KH. Abdul Qodir Hasan dilahirkan pada tahun 1891 di Kampung Tunggul
Irang Martapura. Beliau dikenal sebagai sesepuh di Pondok Pesantren Darussalam
dan seringkali dipanggil dengan sebutan Guru Tuha. Beliau adalah orang
yang menjadi tangan kanan KH. Kasyful Anwar saat menjabat sebagai Pimpinan PP.
Darussalam tahun 1922 s/d 1940 dan kemudian menggantikan sebagai pimpinan
setelah KH. Kasyful Anwar wafat dari tahun 1940 s/d 1959.
Pendidikan beliau adalah
mengaji di Martapura diantaranya adalah dengan K.H. Abd Rahman Tunggul Irang
dan K.H. Kasyful Anwar. Beliau juga mengaji keluar daerah di Pulau Madura
dengan KH. Kholil Bangkalan, dan di Pulau Jawa dengan KH. Hasyim Asy'ari
Tebuireng Jombang (pendiri Nahdlatul Ulama/NU), dan sempat pula belajar di kota
Makkah Al Mukarramah.
KH. Abdul Qodir Hasan
termasuk murid yang paling disayangi oleh KH. Hasyim Asy'ari dan dipercaya
untuk mendirikan cabang Nahdlatul Ulama (NU) pertama di luar Pulau Jawa yakni
di Kota Martapura setelah mengikuti Muktamar NU pertama tanggal 21 Oktober 1926
di Surabaya. Dari kota Martapura inilah Beliau mendirikan dan melantik
cabang-cabang organisasi NU di beberapa wilayah di Pulau Kalimantan sebagai rais
syuriah pada masa itu. Di masa kepemimpinannya sebagai pimpinan pondok dan
rais NU, Beliau melaksanakan pertemuan rutin setiap bulan di aula pondok
Darussalam yang dihadiri oleh seluruh tuan-tuan guru yang ada di kota Martapura
dan sekitarnya untuk membahas persoalan agama yang timbul di masyarakat (bahtsul
masa'il) dan ditutup dengan tahlilan, acara ini disebut dengan istilah lailatul
ijtima. Hasil forum bahtsul masail ini kemudian disebarkan kepada
masyarakat sebagai solusi terhadap berbagai persoalan keagamaan dan sosial yang
terjadi di masyarakat..
Sejak pimpinan K.H. Kasyful Anwar sampai pimpinan K.H. Abdul Qodir
Hasan, banyak guru pengajar di Darussalam yang ditugaskan untuk berdakwah dan mengajar
agama Islam keluar daerah seperti Sampit, Pontianak, Kota Waringin, Kotabaru,
Purukcahu dan daerah di luar Kal-Sel lainnya. Para guru yang dikirim tersebut
bermukim di tempat-tempat tersebut dan lalu mendirikan
madrasah/pesantren-pesantren yang berafiliasi dengan PP. Darussalam Martapura.

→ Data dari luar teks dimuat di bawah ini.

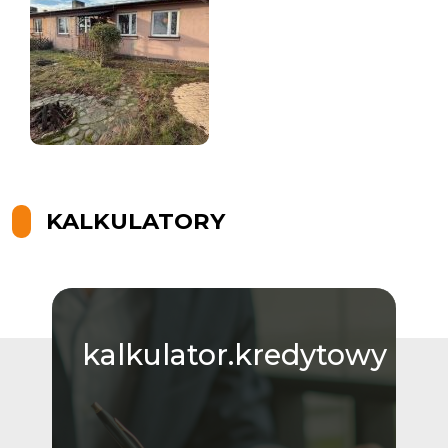
KALKULATORY
kalkulator.kredytowy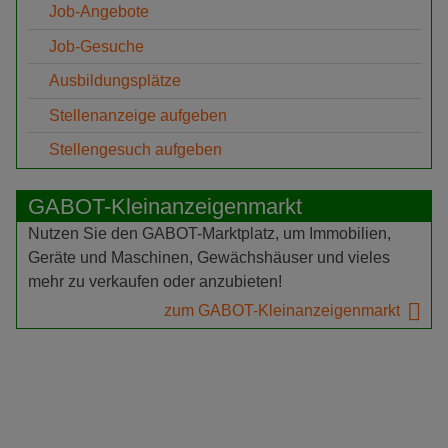
Job-Angebote
Job-Gesuche
Ausbildungsplätze
Stellenanzeige aufgeben
Stellengesuch aufgeben
GABOT-Kleinanzeigenmarkt
Nutzen Sie den GABOT-Marktplatz, um Immobilien,
Geräte und Maschinen, Gewächshäuser und vieles
mehr zu verkaufen oder anzubieten!
zum GABOT-Kleinanzeigenmarkt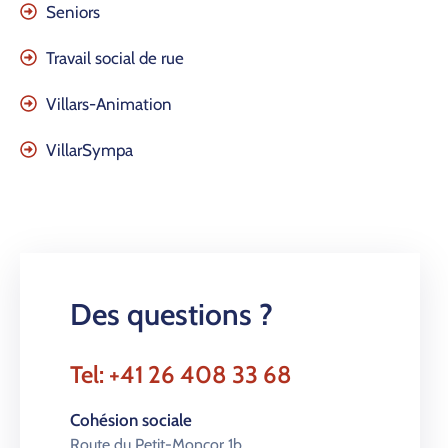
Seniors
Travail social de rue
Villars-Animation
VillarSympa
Des questions ?
Tel: +41 26 408 33 68
Cohésion sociale
Route du Petit-Moncor 1b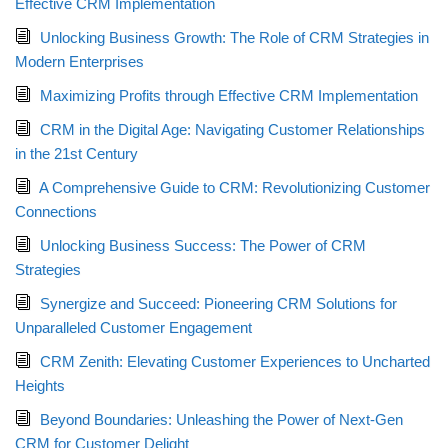
Effective CRM Implementation
Unlocking Business Growth: The Role of CRM Strategies in
Modern Enterprises
Maximizing Profits through Effective CRM Implementation
CRM in the Digital Age: Navigating Customer Relationships
in the 21st Century
A Comprehensive Guide to CRM: Revolutionizing Customer
Connections
Unlocking Business Success: The Power of CRM
Strategies
Synergize and Succeed: Pioneering CRM Solutions for
Unparalleled Customer Engagement
CRM Zenith: Elevating Customer Experiences to Uncharted
Heights
Beyond Boundaries: Unleashing the Power of Next-Gen
CRM for Customer Delight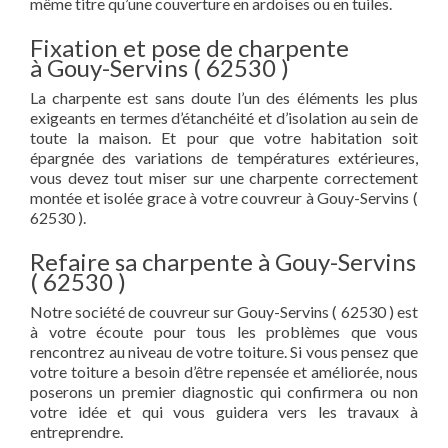
même titre qu’une couverture en ardoises ou en tuiles.
Fixation et pose de charpente
à Gouy-Servins ( 62530 )
La charpente est sans doute l’un des éléments les plus
exigeants en termes d’étanchéité et d’isolation au sein de
toute la maison. Et pour que votre habitation soit
épargnée des variations de températures extérieures,
vous devez tout miser sur une charpente correctement
montée et isolée grace à votre couvreur à Gouy-Servins (
62530 ).
Refaire sa charpente à Gouy-Servins
( 62530 )
Notre société de couvreur sur Gouy-Servins ( 62530 ) est
à votre écoute pour tous les problèmes que vous
rencontrez au niveau de votre toiture. Si vous pensez que
votre toiture a besoin d’être repensée et améliorée, nous
poserons un premier diagnostic qui confirmera ou non
votre idée et qui vous guidera vers les travaux à
entreprendre.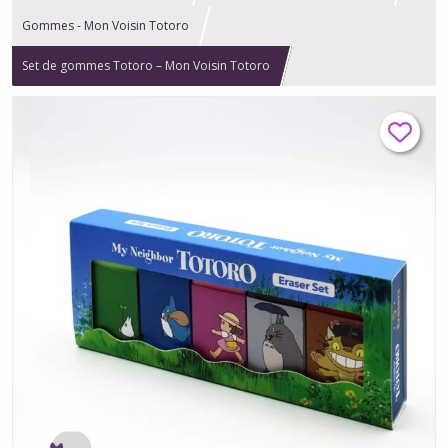
Gommes - Mon Voisin Totoro
Set de gommes Totoro – Mon Voisin Totoro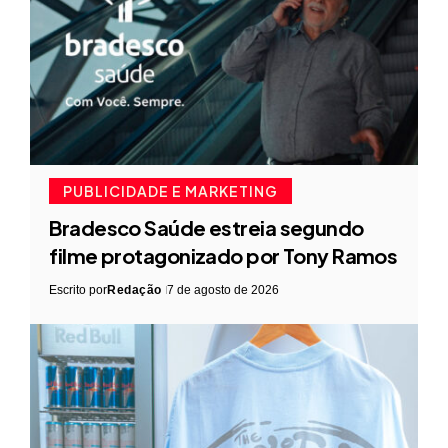
PUBLICIDADE E MARKETING
Bradesco Saúde estreia segundo
filme protagonizado por Tony Ramos
Escrito por
Redação
7 de agosto de 2026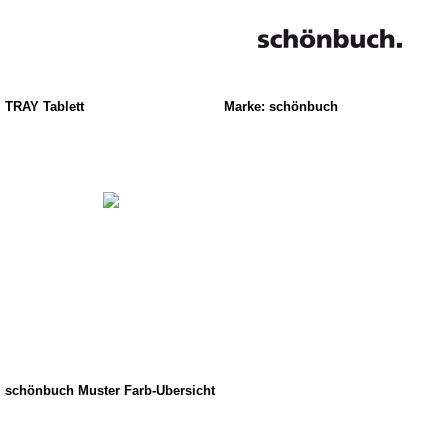
TRAY Tablett
Marke: schönbuch
schönbuch Muster Farb-Übersicht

Pada masa pendudukan Jepang Pondok Pesantren Darussalam dipaksa
untuk menjadi asrama tentara Jepang, namun oleh Beliau proses belajar mengajar
masih tetap terus dijalankan dengan disebarkan di rumah-rumah guru pengajar dan
terus istiqomah kegiatan sekolah dijalankan seperti itu hingga Jepang keluar
dari Martapura tahun 1945.
Pada zaman zaman revolusi kemerdekaan Beliau bertindak sebagai
sesepuh gerakan gerilya di Kalimantan, memberikan semangat dan kekuatan moril
bagi para pejuang gerilya yang berusaha mengusir tentara Belanda yang kembali
hendak menjajah tanah air. Pada tahun
selanjutnya, awal kemerdekaan RI beliau turut aktif memulihkan keamanan
bersama-sama dengan almarhum K.H. Zainal Ilmi Dalam Pagar Martapura.
KH. Abdul Qodir Hasan wafat pada hari Sabtu, tanggal 11 Rajab 1398
H / 17 Juni 1978 M. Tempat pemakaman
beliau di kubah jalan Masjid Agung Al-Karomah Pasayangan Martapura.